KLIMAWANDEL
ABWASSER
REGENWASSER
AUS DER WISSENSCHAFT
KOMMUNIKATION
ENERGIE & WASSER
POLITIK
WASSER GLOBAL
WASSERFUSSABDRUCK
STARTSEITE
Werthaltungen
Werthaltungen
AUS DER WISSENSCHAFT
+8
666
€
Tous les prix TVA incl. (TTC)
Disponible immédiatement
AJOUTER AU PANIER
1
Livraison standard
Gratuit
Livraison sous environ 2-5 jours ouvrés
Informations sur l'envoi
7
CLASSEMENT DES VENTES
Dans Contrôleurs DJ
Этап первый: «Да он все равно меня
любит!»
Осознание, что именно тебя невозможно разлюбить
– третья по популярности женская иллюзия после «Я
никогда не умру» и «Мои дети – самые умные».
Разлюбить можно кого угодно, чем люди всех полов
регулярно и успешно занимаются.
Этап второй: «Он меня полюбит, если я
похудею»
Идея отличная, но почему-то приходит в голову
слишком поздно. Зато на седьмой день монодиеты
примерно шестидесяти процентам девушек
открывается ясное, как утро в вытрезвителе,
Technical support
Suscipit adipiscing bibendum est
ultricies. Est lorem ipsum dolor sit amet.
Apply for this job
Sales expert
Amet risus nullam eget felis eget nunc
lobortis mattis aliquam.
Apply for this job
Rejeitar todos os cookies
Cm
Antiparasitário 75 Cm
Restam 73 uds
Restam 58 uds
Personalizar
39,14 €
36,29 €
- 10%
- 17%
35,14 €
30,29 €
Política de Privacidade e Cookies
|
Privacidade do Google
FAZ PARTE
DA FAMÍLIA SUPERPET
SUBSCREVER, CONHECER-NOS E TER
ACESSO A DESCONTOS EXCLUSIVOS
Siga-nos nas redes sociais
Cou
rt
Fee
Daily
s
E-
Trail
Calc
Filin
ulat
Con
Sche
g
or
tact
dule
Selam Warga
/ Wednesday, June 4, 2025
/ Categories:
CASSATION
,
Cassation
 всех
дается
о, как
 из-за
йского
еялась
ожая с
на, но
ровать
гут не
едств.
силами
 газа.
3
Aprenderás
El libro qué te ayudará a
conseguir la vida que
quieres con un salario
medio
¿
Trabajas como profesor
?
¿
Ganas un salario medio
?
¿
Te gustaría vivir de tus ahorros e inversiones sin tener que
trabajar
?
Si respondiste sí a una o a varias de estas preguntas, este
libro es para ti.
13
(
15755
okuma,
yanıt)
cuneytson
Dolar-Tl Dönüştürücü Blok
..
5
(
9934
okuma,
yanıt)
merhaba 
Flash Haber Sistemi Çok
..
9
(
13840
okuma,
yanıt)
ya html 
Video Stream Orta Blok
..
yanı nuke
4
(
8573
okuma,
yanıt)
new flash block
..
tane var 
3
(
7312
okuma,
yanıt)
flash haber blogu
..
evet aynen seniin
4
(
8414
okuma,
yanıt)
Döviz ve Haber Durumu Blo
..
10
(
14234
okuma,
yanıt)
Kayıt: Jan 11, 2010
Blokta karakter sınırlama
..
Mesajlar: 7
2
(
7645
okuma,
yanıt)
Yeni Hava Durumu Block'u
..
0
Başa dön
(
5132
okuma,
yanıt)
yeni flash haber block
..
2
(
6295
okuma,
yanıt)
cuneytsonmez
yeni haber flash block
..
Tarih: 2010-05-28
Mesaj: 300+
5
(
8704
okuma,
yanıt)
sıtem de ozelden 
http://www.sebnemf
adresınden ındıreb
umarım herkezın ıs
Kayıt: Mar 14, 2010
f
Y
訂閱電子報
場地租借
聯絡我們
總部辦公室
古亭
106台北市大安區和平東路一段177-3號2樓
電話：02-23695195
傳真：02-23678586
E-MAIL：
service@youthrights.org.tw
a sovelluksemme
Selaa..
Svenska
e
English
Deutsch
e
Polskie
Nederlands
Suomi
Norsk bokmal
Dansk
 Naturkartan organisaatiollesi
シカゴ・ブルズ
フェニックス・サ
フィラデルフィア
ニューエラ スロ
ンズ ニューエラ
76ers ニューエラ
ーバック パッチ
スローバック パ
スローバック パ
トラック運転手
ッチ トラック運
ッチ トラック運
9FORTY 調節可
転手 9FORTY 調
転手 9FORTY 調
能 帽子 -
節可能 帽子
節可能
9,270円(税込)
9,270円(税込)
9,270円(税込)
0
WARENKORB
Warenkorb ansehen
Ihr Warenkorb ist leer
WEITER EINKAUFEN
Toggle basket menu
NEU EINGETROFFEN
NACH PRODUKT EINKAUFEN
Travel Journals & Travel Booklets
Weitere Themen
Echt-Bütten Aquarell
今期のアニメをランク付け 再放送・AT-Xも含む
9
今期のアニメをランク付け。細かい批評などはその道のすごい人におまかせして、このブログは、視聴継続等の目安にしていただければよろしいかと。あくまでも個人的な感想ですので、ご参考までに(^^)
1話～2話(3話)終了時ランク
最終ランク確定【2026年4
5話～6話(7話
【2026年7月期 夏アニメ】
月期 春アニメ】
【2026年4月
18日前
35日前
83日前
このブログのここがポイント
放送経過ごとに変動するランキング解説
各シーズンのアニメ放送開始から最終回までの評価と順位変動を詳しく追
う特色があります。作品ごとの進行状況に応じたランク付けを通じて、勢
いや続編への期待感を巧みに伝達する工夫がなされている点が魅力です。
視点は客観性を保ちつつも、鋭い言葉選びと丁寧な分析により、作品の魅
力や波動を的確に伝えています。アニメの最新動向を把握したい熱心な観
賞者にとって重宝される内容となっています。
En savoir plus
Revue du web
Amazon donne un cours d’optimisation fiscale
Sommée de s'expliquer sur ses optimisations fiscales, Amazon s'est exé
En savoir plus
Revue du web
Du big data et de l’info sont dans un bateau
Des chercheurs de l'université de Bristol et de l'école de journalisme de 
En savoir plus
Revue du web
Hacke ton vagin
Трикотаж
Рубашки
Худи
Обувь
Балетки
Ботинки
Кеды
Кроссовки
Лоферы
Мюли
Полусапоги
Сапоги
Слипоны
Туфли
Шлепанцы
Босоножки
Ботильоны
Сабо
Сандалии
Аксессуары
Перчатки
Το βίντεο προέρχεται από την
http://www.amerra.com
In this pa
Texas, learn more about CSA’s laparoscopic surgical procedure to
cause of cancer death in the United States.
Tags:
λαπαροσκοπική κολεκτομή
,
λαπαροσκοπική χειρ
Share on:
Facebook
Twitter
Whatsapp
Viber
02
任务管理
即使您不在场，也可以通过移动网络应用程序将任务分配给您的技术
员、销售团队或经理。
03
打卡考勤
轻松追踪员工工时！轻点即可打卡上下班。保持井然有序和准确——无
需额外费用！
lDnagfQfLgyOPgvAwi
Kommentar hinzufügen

• About this task: Give every line of the material that includes the string "меня".

• Problem solution:
Этап первый: «Да он все равно меня
Этап второй: «Он меня полюбит, если я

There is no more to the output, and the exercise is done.